Records shown:
+++++

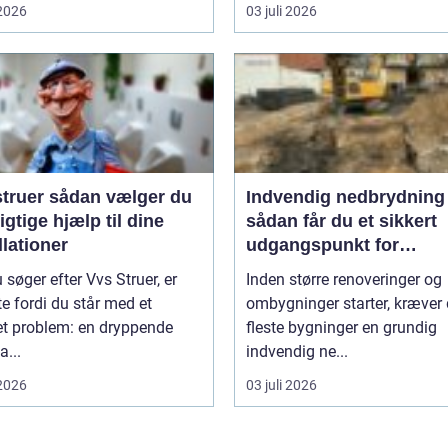
 2026
03 juli 2026
ådan vælger du
Indvendig nedbrydning
igtige hjælp til dine
sådan får du et sikkert
llationer
udgangspunkt for
ombygning
 søger efter Vvs Struer, er
Inden større renoveringer og
te fordi du står med et
ombygninger starter, kræver
et problem: en dryppende
fleste bygninger en grundig
...
indvendig ne...
 2026
03 juli 2026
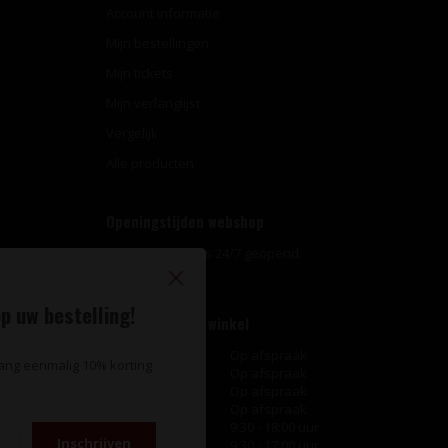
Account informatie
Mijn bestellingen
Mijn tickets
Mijn verlanglijst
Vergelijk
Alle producten
Openingstijden webshop
Onze webshop is 24/7 geopend.
p uw bestelling!
Openingstijden winkel
Maandag
Op afspraak
vang eenmalig 10% korting
Dinsdag
Op afspraak
Woensdag
Op afspraak
Donderdag
Op afspraak
Vrijdag
9:30 - 18:00 uur
Inschrijven
Zaterdag
9:30 - 17:00 uur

+++++

Brief: Set down all the data again exactly as above, pictures excluded.

Result of the exercise:
 2026
03 juli 2026
ådan vælger du
Indvendig nedbrydning
igtige hjælp til dine
sådan får du et sikkert
llationer
udgangspunkt for
ombygning
 søger efter Vvs Struer, er
Inden større renoveringer og
te fordi du står med et
ombygninger starter, kræver
et problem: en dryppende
fleste bygninger en grundig
...
indvendig ne...
 2026
03 juli 2026
Account informatie
Mijn bestellingen
Mijn tickets
Mijn verlanglijst
Vergelijk
Alle producten
Openingstijden webshop
Onze webshop is 24/7 geopend.
p uw bestelling!
Openingstijden winkel
Maandag
Op afspraak
vang eenmalig 10% korting
Dinsdag
Op afspraak
Woensdag
Op afspraak
Donderdag
Op afspraak
Vrijdag
9:30 - 18:00 uur
Inschrijven
Zaterdag
9:30 - 17:00 uur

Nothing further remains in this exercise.